--- Exercise aim ---
Print the line containing "В Грозном стартует" and all lines after it to the end of the records below, exactly as written. No pictures.

##### Data for processing

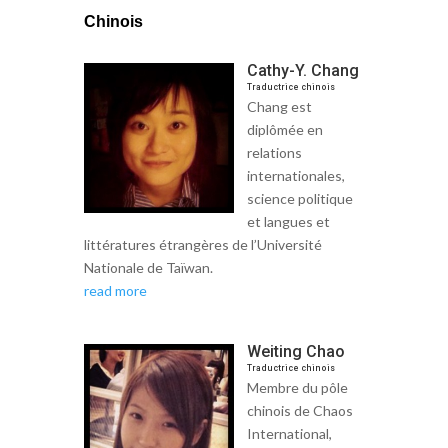
Chinois
Cathy-Y. Chang
Traductrice chinois
Chang est
diplômée en
relations
internationales,
science politique
et langues et
littératures étrangères de l’Université
Nationale de Taïwan.
read more
Weiting Chao
Traductrice chinois
Membre du pôle
chinois de Chaos
International,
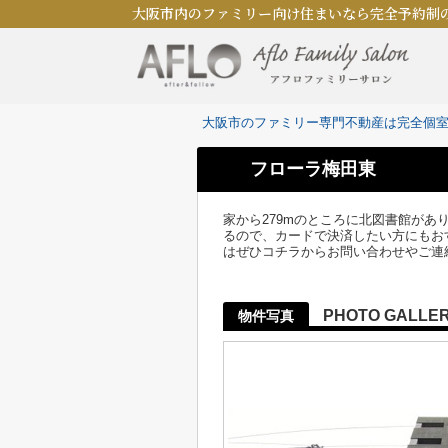
大阪市内のファミリー向け住まいなら完全予約制
大阪市のファミリー専門不動産は完全個
フローラ梅田東
家から279mのところに北図書館が
るので、カードで決済したい方にもお
はぜひコチラからお問い合わせやご連
PHOTO GALLE
物件写真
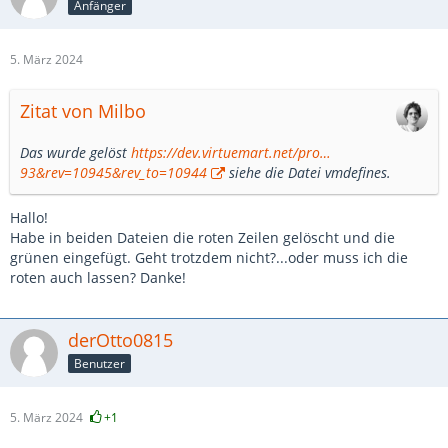
Anfänger
5. März 2024
Zitat von Milbo
Das wurde gelöst
https://dev.virtuemart.net/pro…
93&rev=10945&rev_to=10944
siehe die Datei vmdefines.
Hallo!
Habe in beiden Dateien die roten Zeilen gelöscht und die
grünen eingefügt. Geht trotzdem nicht?...oder muss ich die
roten auch lassen? Danke!
derOtto0815
Benutzer
5. März 2024
+1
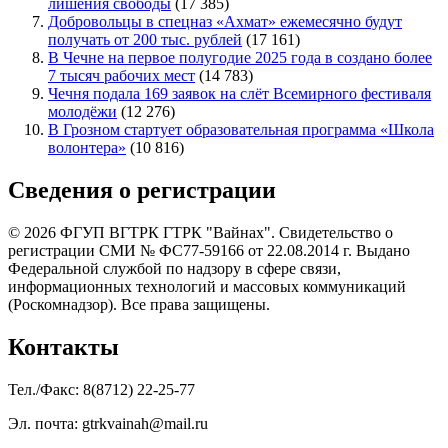
лишения свободы
(17 385)
Добровольцы в спецназ «Ахмат» ежемесячно будут
получать от 200 тыс. рублей
(17 161)
В Чечне на первое полугодие 2025 года в создано более
7 тысяч рабочих мест
(14 783)
Чечня подала 169 заявок на слёт Всемирного фестиваля
молодёжи
(12 276)
В Грозном стартует образовательная программа «Школа
волонтера»
(10 816)
Сведения о регистрации
© 2026 ФГУП ВГТРК ГТРК "Вайнах". Свидетельство о
регистрации СМИ № ФС77-59166 от 22.08.2014 г. Выдано
Федеральной службой по надзору в сфере связи,
информационных технологий и массовых коммуникаций
(Роскомнадзор). Все права защищены.
Контакты
Тел./Факс: 8(8712) 22-25-77
Эл. почта: gtrkvainah@mail.ru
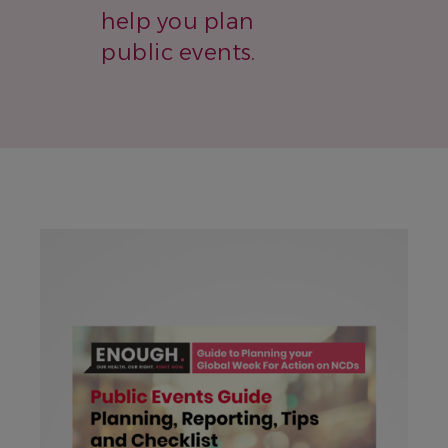
help you plan
public events.
IMAGE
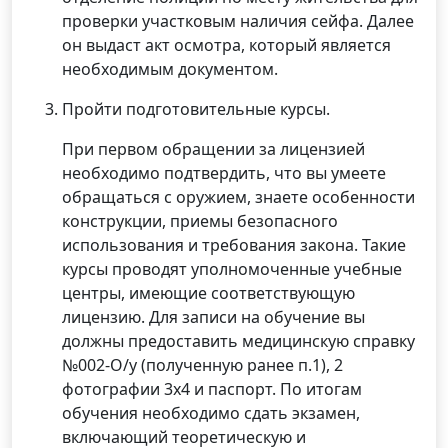
проверки участковым наличия сейфа. Далее
он выдаст акт осмотра, который является
необходимым документом.
Пройти подготовительные курсы.
При первом обращении за лицензией
необходимо подтвердить, что вы умеете
обращаться с оружием, знаете особенности
конструкции, приемы безопасного
использования и требования закона. Такие
курсы проводят уполномоченные учебные
центры, имеющие соответствующую
лицензию. Для записи на обучение вы
должны предоставить медицинскую справку
№002-О/у (полученную ранее п.1), 2
фотографии 3х4 и паспорт. По итогам
обучения необходимо сдать экзамен,
включающий теоретическую и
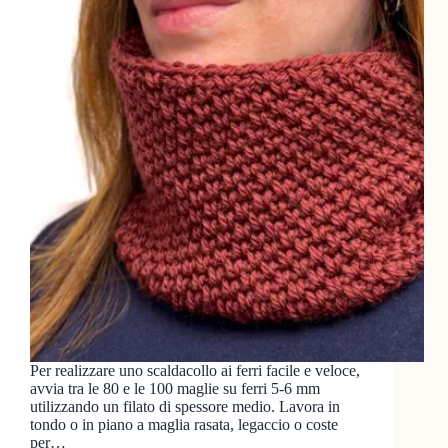
Per realizzare uno scaldacollo ai ferri facile e veloce,
avvia tra le 80 e le 100 maglie su ferri 5-6 mm
utilizzando un filato di spessore medio. Lavora in
tondo o in piano a maglia rasata, legaccio o coste
per…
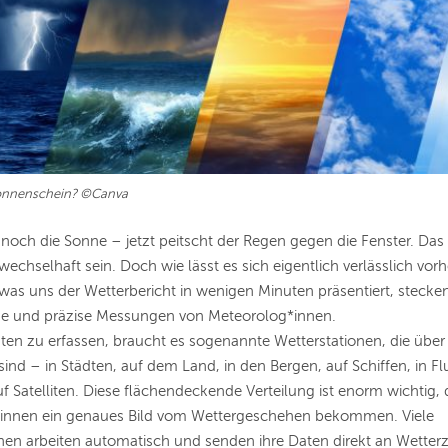
onnenschein? ©Canva
noch die Sonne – jetzt peitscht der Regen gegen die Fenster. Das
echselhaft sein. Doch wie lässt es sich eigentlich verlässlich vor
was uns der Wetterbericht in wenigen Minuten präsentiert, stecke
e und präzise Messungen von Meteorolog*innen.
en zu erfassen, braucht es sogenannte Wetterstationen, die über
t sind – in Städten, auf dem Land, in den Bergen, auf Schiffen, in 
f Satelliten. Diese flächendeckende Verteilung ist enorm wichtig,
innen ein genaues Bild vom Wettergeschehen bekommen. Viele
nen arbeiten automatisch und senden ihre Daten direkt an Wetterz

##########

--- Written response ---
В Грозном стартует образовательная программа «Школа
волонтера»
(10 816)
Сведения о регистрации
© 2026 ФГУП ВГТРК ГТРК "Вайнах". Свидетельство о
регистрации СМИ № ФС77-59166 от 22.08.2014 г. Выдано
Федеральной службой по надзору в сфере связи,
информационных технологий и массовых коммуникаций
(Роскомнадзор). Все права защищены.
Контакты
Тел./Факс: 8(8712) 22-25-77
Эл. почта: gtrkvainah@mail.ru
help you plan
public events.
IMAGE
проверки участковым наличия сейфа. Далее
он выдаст акт осмотра, который является
необходимым документом.
Пройти подготовительные курсы.
При первом обращении за лицензией
необходимо подтвердить, что вы умеете
обращаться с оружием, знаете особенности
конструкции, приемы безопасного
использования и требования закона. Такие
курсы проводят уполномоченные учебные
центры, имеющие соответствующую
лицензию. Для записи на обучение вы
должны предоставить медицинскую справку
№002-О/у (полученную ранее п.1), 2
фотографии 3х4 и паспорт. По итогам
обучения необходимо сдать экзамен,
включающий теоретическую и
Per realizzare uno scaldacollo ai ferri facile e veloce,
avvia tra le 80 e le 100 maglie su ferri 5-6 mm
utilizzando un filato di spessore medio. Lavora in
tondo o in piano a maglia rasata, legaccio o coste
per…
onnenschein? ©Canva
noch die Sonne – jetzt peitscht der Regen gegen die Fenster. Das
echselhaft sein. Doch wie lässt es sich eigentlich verlässlich vor
was uns der Wetterbericht in wenigen Minuten präsentiert, stecke
e und präzise Messungen von Meteorolog*innen.
en zu erfassen, braucht es sogenannte Wetterstationen, die über
t sind – in Städten, auf dem Land, in den Bergen, auf Schiffen, in 
f Satelliten. Diese flächendeckende Verteilung ist enorm wichtig,
innen ein genaues Bild vom Wettergeschehen bekommen. Viele
nen arbeiten automatisch und senden ihre Daten direkt an Wetterz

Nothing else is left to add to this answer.